Der verletzte Paul B. erstattete Anzeige wegen Körperverletzung, die eingestellt wurde. Die beteiligten Polizisten hatten vor Gericht ausgesagt, er wäre vermummt und mit einem Stein bewaffnet gewesen. Im Video, welches hier verfügbar ist, ist von einer Vermummung nichts zu sehen. Die Aufnahmen hatte ein Journalist erstellt, der namentlich nicht genannt werden möchte. Leider ist dort nicht erkennbar, ob Paul B. zuvor einen Stein in der Hand hielt.

 

Nach der Einstellung des Verfahrens wendete er sich Hilfe suchend an die zuständige Senatsjustizverwaltung. Diese antworteten ihm, es gäbe „erhebliche Zweifel an seiner Darstellung“. Man wies ihn auch vorsorglich daraufhin, dass „eine falsche Verdächtigung von Polizeibeamten eine Straftat“ darstellen würde. Gleichzeitig lief das Verfahren gegen ihn, was jedoch nicht eingestellt wurde. Im Juli 2007 wurde er wegen besonders schweren Landfriedensbruchs und versuchter Körperverletzung zu einer Bewährungsstrafe von einem Jahr und fünf Monaten verurteilt. Zumindest im Verlauf des Videos sind von ihm keine gewalttätigen Auseinandersetzungen erkennbar. Die Senatsjustizverwaltung teilte ihm mit, seine Verdächtigung könnte zu einem Bruch der Bewährung und damit zu weiteren Strafen führen. Paul B. legt aus Angst keine weiteren Schritte gegen die Beamten ein.

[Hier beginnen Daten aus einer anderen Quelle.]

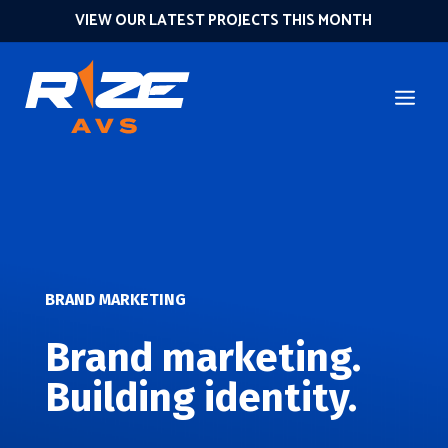
VIEW OUR LATEST PROJECTS THIS MONTH
BRAND MARKETING
Brand marketing.
Building identity.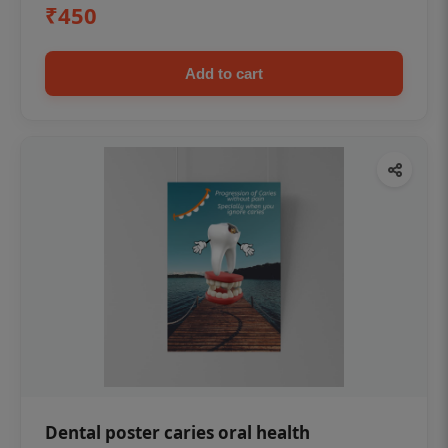
₹450
Add to cart
Dental poster caries oral health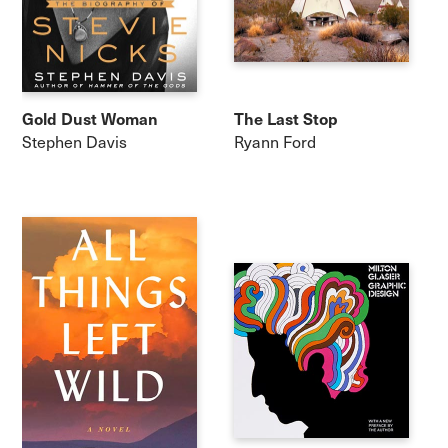
Gold Dust Woman
The Last Stop
Stephen Davis
Ryann Ford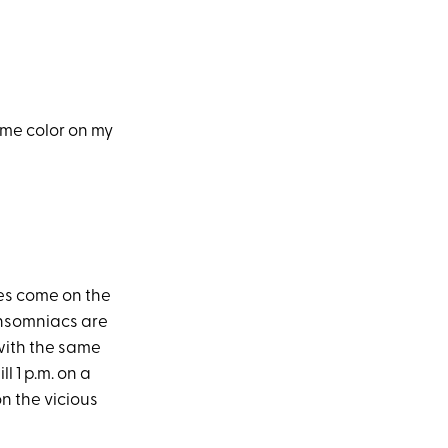
ome color on my
oes come on the
 insomniacs are
 with the same
l 1 p.m. on a
n the vicious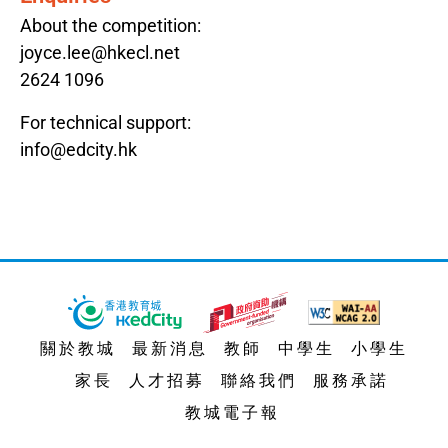
About the competition:
joyce.lee@hkecl.net
2624 1096
For technical support:
info@edcity.hk
關於教城
最新消息
教師
中學生
小學生
家長
人才招募
聯絡我們
服務承諾
教城電子報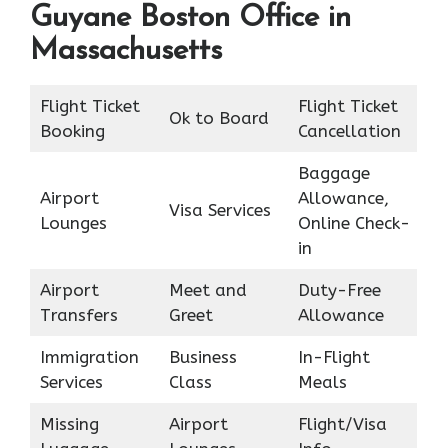
Guyane Boston Office in
Massachusetts
Flight Ticket
Flight Ticket
Ok to Board
Booking
Cancellation
Baggage
Airport
Allowance,
Visa Services
Lounges
Online Check-
in
Airport
Meet and
Duty-Free
Transfers
Greet
Allowance
Immigration
Business
In-Flight
Services
Class
Meals
Missing
Airport
Flight/Visa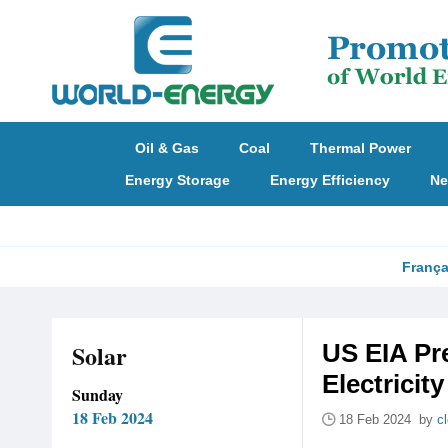
Oil & Gas
Coal
Thermal Power
Energy Storage
Energy Efficiency
Ne
França
Solar
US EIA Pr
Electricit
Sunday
18 Feb 2024
18 Feb 2024 by
c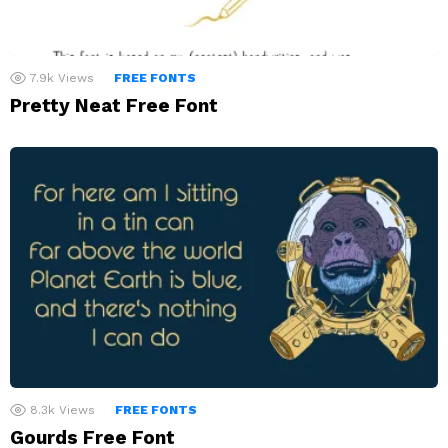
7.9k
Views
FREE FONTS
Pretty Neat Free Font
8.3k
Views
FREE FONTS
Gourds Free Font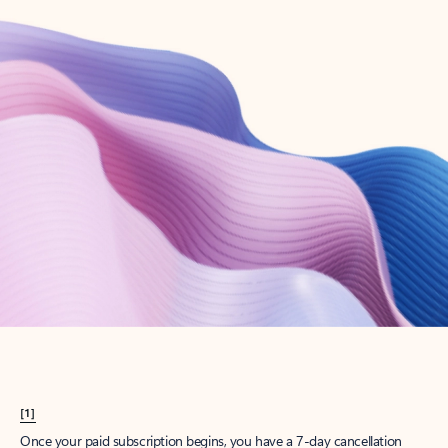
Create account
Try Microsoft 365
Get the best Outlook experience with a Microsoft 365 subscription.
Explore plans
[1]
Once your paid subscription begins, you have a 7-day cancellation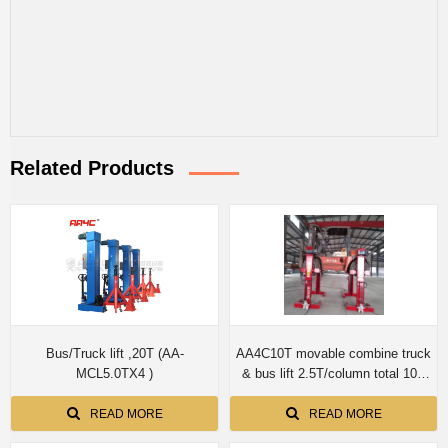
Related Products
Bus/Truck lift ,20T (AA-
AA4C10T movable combine truck
MCL5.0TX4 )
& bus lift 2.5T/column total 10T
screwup shaft no cylinder
READ MORE
READ MORE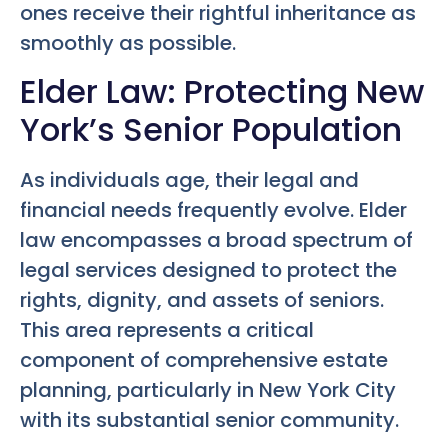
ones receive their rightful inheritance as
smoothly as possible.
Elder Law: Protecting New
York’s Senior Population
As individuals age, their legal and
financial needs frequently evolve. Elder
law encompasses a broad spectrum of
legal services designed to protect the
rights, dignity, and assets of seniors.
This area represents a critical
component of comprehensive estate
planning, particularly in New York City
with its substantial senior community.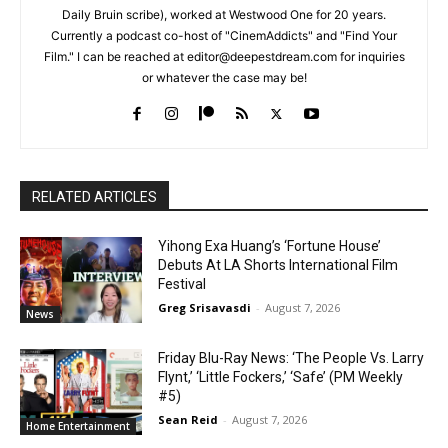
Daily Bruin scribe), worked at Westwood One for 20 years.
Currently a podcast co-host of "CinemAddicts" and "Find Your
Film." I can be reached at editor@deepestdream.com for inquiries
or whatever the case may be!
RELATED ARTICLES
Yihong Exa Huang’s ‘Fortune House’
Debuts At LA Shorts International Film
Festival
Greg Srisavasdi
-
August 7, 2026
News
Friday Blu-Ray News: ‘The People Vs. Larry
Flynt,’ ‘Little Fockers,’ ‘Safe’ (PM Weekly
#5)
Sean Reid
-
August 7, 2026
Home Entertainment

Als das Video als Beweis bei indymedia auftauchte, fasste er den Mut seine Anzeige wegen der Falschaussage der Beamten zu erneuern.

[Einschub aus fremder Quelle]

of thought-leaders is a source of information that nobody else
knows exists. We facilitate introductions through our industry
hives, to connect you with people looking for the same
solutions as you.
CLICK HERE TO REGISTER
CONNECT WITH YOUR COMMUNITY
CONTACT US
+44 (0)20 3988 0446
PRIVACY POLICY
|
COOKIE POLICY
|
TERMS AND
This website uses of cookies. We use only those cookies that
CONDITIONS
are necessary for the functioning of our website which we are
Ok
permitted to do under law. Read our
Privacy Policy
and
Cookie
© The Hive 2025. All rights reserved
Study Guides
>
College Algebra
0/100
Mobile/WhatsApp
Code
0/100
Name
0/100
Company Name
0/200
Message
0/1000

Im letzten Abschnitt des Videos wird auch ein Gespräch zwischen einem Demonstranten und einem Polizisten vom 1. Mai 2004 gezeigt. Dieser sagt, dass körperliche Übergriffe grundsätzlich strafbar seien. Der Beamte behauptet aber, er sei zur Durchsetzung der Staatsgewalt ermächtigt worden. Er dürfe die Körper anderer Menschen verletzten, weil er schlichtweg dazu ermächtigt sei. Der fragende Demonstrant versucht ihn zu einer belastenden Aussage zu drängen. Der antwortet lakonisch, wenn ihm das nicht gefallen würde, könnte er sich ja beschweren. Der Ausgang einer solchen Beschwerde ist leicht vorhersehbar.

 

Die Verknüpfung des Gewaltvideos aus dem Jahr 2006 mit dem Gespräch zwei Jahre zuvor ist natürlich in Anbetracht der Quelle (indymedia) alles andere als reiner Zufall. Dennoch ist auffällig, dass Strafverfahren gegen Bürger oftmals mit einer Verurteilung und solche gegen Beamte mit einem Freispruch enden. Zudem sind offenbar manche Polizisten der Meinung, sie dürfen zur Durchsetzung der Staatsgewalt selber Hand anlegen.

Für annalist sticht der Fall nicht besonders hervor. Das Spektakuläre sei lediglich, dass es Aufnahmen gibt, die ausnahmsweise belegen, was wirklich passiert ist. Bis auf die Berliner Zeitung hat bisher kein reguläres Newsmedium über diesen Vorfall berichtet.